Tea biscuits (1 piece)
Breakfast
203 mg/dL
avg. peak value
Usually causes a large spike
Avg. Food Score on Ultrahuman App
Ultrahuman Users got an UNSTABLE response
How to consume Tea biscuits without glucose spikes
Pair with Protein
Include a source of protein with your tea biscuits, such as a handful of nuts or a small serving of Greek yogurt. This can help slow down the absorption of sugar.
Add Healthy Fats
Incorporate healthy fats like a piece of cheese or a few slices of avocado. Fats can help moderate blood sugar levels by slowing digestion.
Stay Hydrated
Drink plenty of water throughout the day, especially when consuming sugary or starchy foods, to help maintain balanced blood sugar levels.

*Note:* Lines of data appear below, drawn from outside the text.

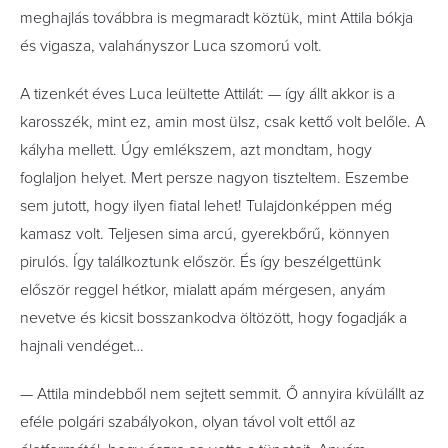
meghajlás továbbra is megmaradt köztük, mint Attila bókja
és vigasza, valahányszor Luca szomorú volt.
A tizenkét éves Luca leültette Attilát: — így állt akkor is a
karosszék, mint ez, amin most ülsz, csak kettő volt belőle. A
kályha mellett. Úgy emlékszem, azt mondtam, hogy
foglaljon helyet. Mert persze nagyon tiszteltem. Eszembe
sem jutott, hogy ilyen fiatal lehet! Tulajdonképpen még
kamasz volt. Teljesen sima arcú, gyerekbőrű, könnyen
pirulós. Így találkoztunk először. És így beszélgettünk
először reggel hétkor, mialatt apám mérgesen, anyám
nevetve és kicsit bosszankodva öltözött, hogy fogadják a
hajnali vendéget…
— Attila mindebből nem sejtett semmit. Ő annyira kívülállt az
eféle polgári szabályokon, olyan távol volt ettől az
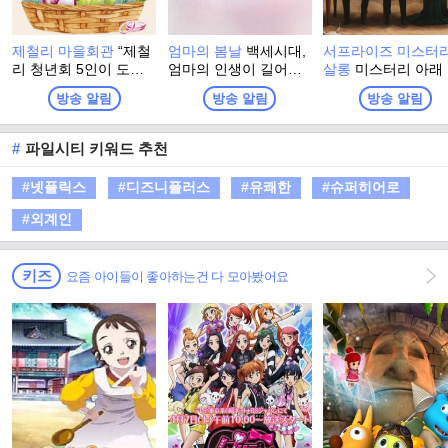
제철리 마을회관
“제철
엄마의 봄날
백세시대,
서프라이즈 미스터
리 청년회 5인이 도시
엄마의 인생이 길어진
살롱
미스터리 아래
의 재능을 나누고 시골
다. 백세시대에 발맞춘
겨진 진실을 찾아서!
방송 알림
방송 알림
방송 알림
의 정을 받으며, 오늘을
엄마의 행복 수명. 오
몰입 유발, 순도 10
가장 빛나는 ‘제철’로 만
직, <엄마의 봄날> 재능
리얼 스토리텔링 토
들어가는 1박 2일 지역
기부 프로젝트! 가족을
쇼!
#
파일시티 키워드 추천
상생 리얼 버라이어티!”
위해서라면 본인의 삶
은 제쳐놓았던 엄마. 엄
#넷플릭스
#디즈니플러스
#유쾌한
#슈퍼히어로
마라는 이름으로 한평
생 헌신하고 남은 건 온
#외계인
몸의 통증뿐. 마음은 청
춘이지만 몸은 청춘이
지 못한 엄마를 위해 그
키즈
요즘 아이들이 좋아하는건 다 모아봤어요
들이 뭉쳤다!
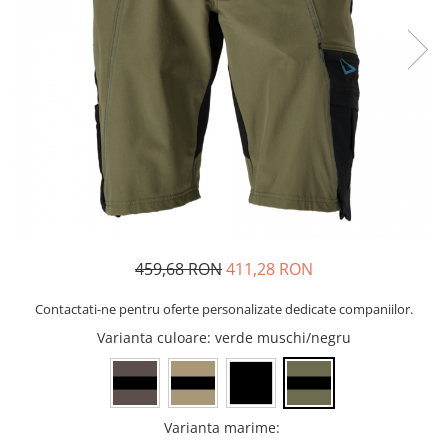
Bibliorafturi, caiete mecanice,
separatoare
Capsatoare, capse si perforatoare
Caiete si blocnotesuri
Dosare, folii protectie si mape
Accesorii diverse pentru birou
Etichetare si ambalare
Arhivare si depozitare
Instrumente de scris
459,68 RON
411,28 RON
Pixuri de plastic
Pixuri metalice
Contactati-ne pentru oferte personalizate dedicate companiilor.
Pixuri cu gel
Varianta culoare
: verde muschi/negru
Stilouri
Seturi de scris Premium
Instrumente de scris eco
Varianta marime
:
Creioane mecanice si grafit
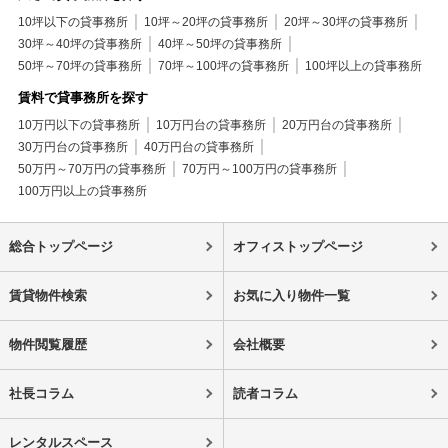
10坪以下の貸事務所
10坪～20坪の貸事務所
20坪～30坪の貸事務所
30坪～40坪の貸事務所
40坪～50坪の貸事務所
50坪～70坪の貸事務所
70坪～100坪の貸事務所
100坪以上の貸事務所
賃料で貸事務所を探す
10万円以下の貸事務所
10万円台の貸事務所
20万円台の貸事務所
30万円台の貸事務所
40万円台の貸事務所
50万円～70万円の貸事務所
70万円～100万円の貸事務所
100万円以上の貸事務所
総合トップページ
オフィストップページ
賃貸物件検索
お気に入り物件一覧
物件閲覧履歴
会社概要
社長コラム
読者コラム
レンタルスペース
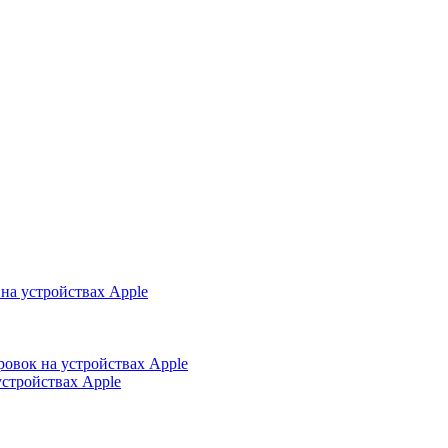
на устройствах Apple
ровок на устройствах Apple
устройствах Apple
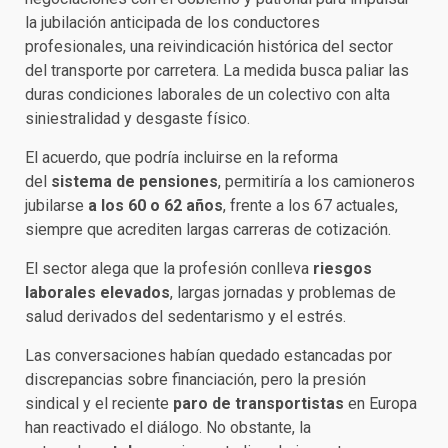
la jubilación anticipada de los conductores
profesionales, una reivindicación histórica del sector
del transporte por carretera. La medida busca paliar las
duras condiciones laborales de un colectivo con alta
siniestralidad y desgaste físico.
El acuerdo, que podría incluirse en la reforma
del
sistema de pensiones
, permitiría a los camioneros
jubilarse
a los 60 o 62 años
, frente a los 67 actuales,
siempre que acrediten largas carreras de cotización.
El sector alega que la profesión conlleva
riesgos
laborales elevados
, largas jornadas y problemas de
salud derivados del sedentarismo y el estrés.
Las conversaciones habían quedado estancadas por
discrepancias sobre financiación, pero la presión
sindical y el reciente
paro de transportistas
en Europa
han reactivado el diálogo. No obstante, la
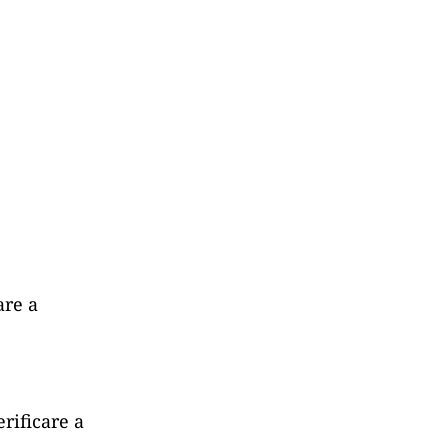
are a
erificare a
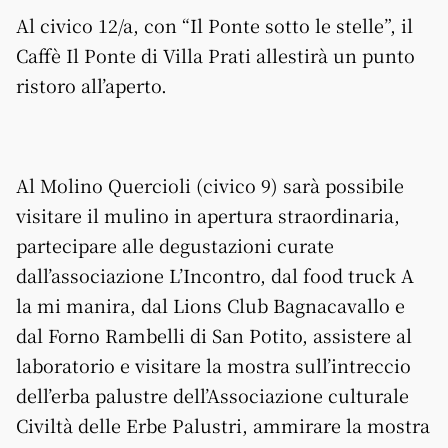
Al civico 12/a, con “Il Ponte sotto le stelle”, il
Caffè Il Ponte di Villa Prati allestirà un punto
ristoro all’aperto.
Al Molino Quercioli (civico 9) sarà possibile
visitare il mulino in apertura straordinaria,
partecipare alle degustazioni curate
dall’associazione L’Incontro, dal food truck A
la mi manira, dal Lions Club Bagnacavallo e
dal Forno Rambelli di San Potito, assistere al
laboratorio e visitare la mostra sull’intreccio
dell’erba palustre dell’Associazione culturale
Civiltà delle Erbe Palustri, ammirare la mostra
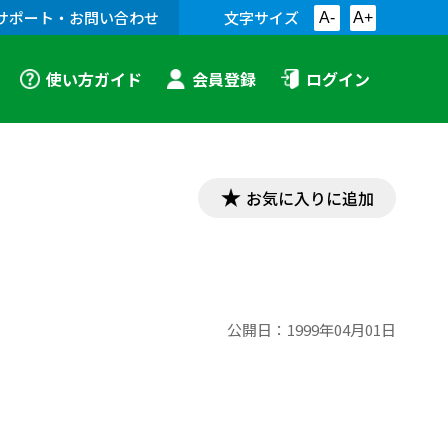
サポート・お問い合わせ
文字サイズ
A-
A+
使い方ガイド
会員登録
ログイン
お気に入りに追加
公開日：
1999年04月01日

Incorporate Fiber-Rich Foods
Include fiber-rich foods in your meal, such as a small apple or carrot sticks, to help reduce the impact of the biscuits on your blood sugar.
Exercise After Eating
Engage in light physical activity, such as a short walk or some stretching, after eating tea biscuits to help your body use the glucose more effectively.
Monitor Portion Size
Be mindful of the portion size of the tea biscuits you consume. Opt for a smaller serving to minimize the spike in blood sugar.
Opt for Whole Grain Options
If possible, choose whole grain or oat-based tea biscuits, as they typically have more fiber and nutrients that can help regulate blood sugar levels.
Plan Balanced Meals
Ensure your overall meal is balanced with a variety of nutrients, including lean proteins, healthy fats, and fiber, to help stabilize blood sugar levels throughout the day.
Consume Vinegar
Consider having a small amount of vinegar, such as in a salad dressing with your meal, as it may help improve insulin sensitivity and reduce the glucose spike.